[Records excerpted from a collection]
============

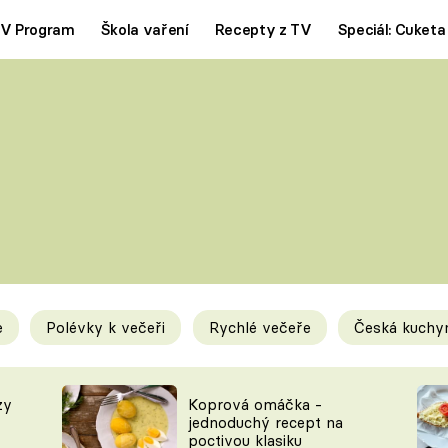
V Program
Škola vaření
Recepty z TV
Speciál: Cuketa
Polévky
Saláty
ČESKÁ KLASIKA
TĚSTOVIN
SILNÉ VÝVARY
SLADKÉ
KRÉMOVÉ
BEZMASÁ J
e
Polévky k večeři
Rychlé večeře
Česká kuchy
y
Tipy a triky
Novink
zy
Koprová omáčka -
jednoduchý recept na
poctivou klasiku
KAM ZA JÍDLEM
BLOG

============

How to complete this task:
Your task is to set down each line above verbatim while excluding the pictures.

Final answer:
V Program
Škola vaření
Recepty z TV
Speciál: Cuketa
Polévky
Saláty
ČESKÁ KLASIKA
TĚSTOVIN
SILNÉ VÝVARY
SLADKÉ
KRÉMOVÉ
BEZMASÁ J
e
Polévky k večeři
Rychlé večeře
Česká kuchy
y
Tipy a triky
Novink
zy
Koprová omáčka -
jednoduchý recept na
poctivou klasiku
KAM ZA JÍDLEM
BLOG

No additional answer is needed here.